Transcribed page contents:
┌──

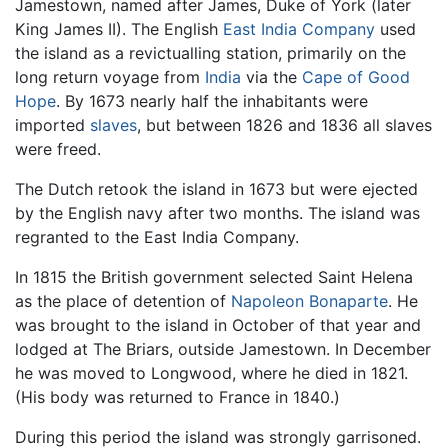
Jamestown, named after James, Duke of York (later
King James II). The English
East India Company
used
the island as a revictualling station, primarily on the
long return voyage from
India
via the
Cape of Good
Hope
. By 1673 nearly half the inhabitants were
imported
slaves
, but between 1826 and 1836 all slaves
were freed.
The Dutch retook the island in 1673 but were ejected
by the English navy after two months. The island was
regranted to the East India Company.
In 1815 the British government selected Saint Helena
as the place of detention of
Napoleon Bonaparte
. He
was brought to the island in October of that year and
lodged at The Briars, outside Jamestown. In December
he was moved to Longwood, where he died in 1821.
(His body was returned to France in 1840.)
During this period the island was strongly garrisoned.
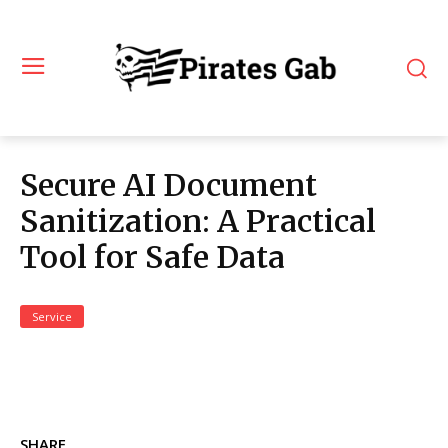
Secure AI Document
Sanitization: A Practical
Tool for Safe Data
Service
SHARE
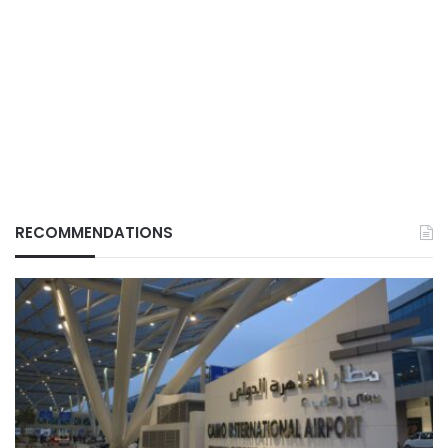
RECOMMENDATIONS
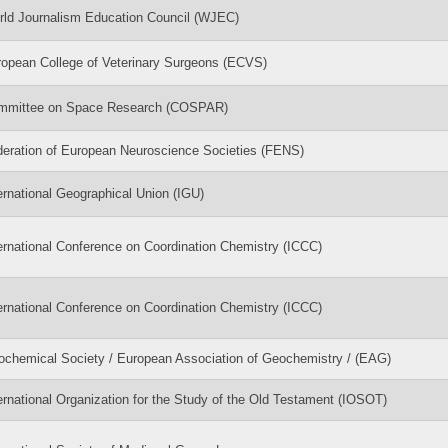
ld Journalism Education Council (WJEC)
opean College of Veterinary Surgeons (ECVS)
mmittee on Space Research (COSPAR)
eration of European Neuroscience Societies (FENS)
ernational Geographical Union (IGU)
ernational Conference on Coordination Chemistry (ICCC)
ernational Conference on Coordination Chemistry (ICCC)
chemical Society / European Association of Geochemistry / (EAG)
ernational Organization for the Study of the Old Testament (IOSOT)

└──

# [Exercise description]
Look for the line that contains "opean College of Veterinary Surgeons (ECVS)" in the entries above. Set it down, along with all later lines, exactly as written.

# [Response below]
opean College of Veterinary Surgeons (ECVS)
mmittee on Space Research (COSPAR)
eration of European Neuroscience Societies (FENS)
ernational Geographical Union (IGU)
ernational Conference on Coordination Chemistry (ICCC)
ernational Conference on Coordination Chemistry (ICCC)
chemical Society / European Association of Geochemistry / (EAG)
ernational Organization for the Study of the Old Testament (IOSOT)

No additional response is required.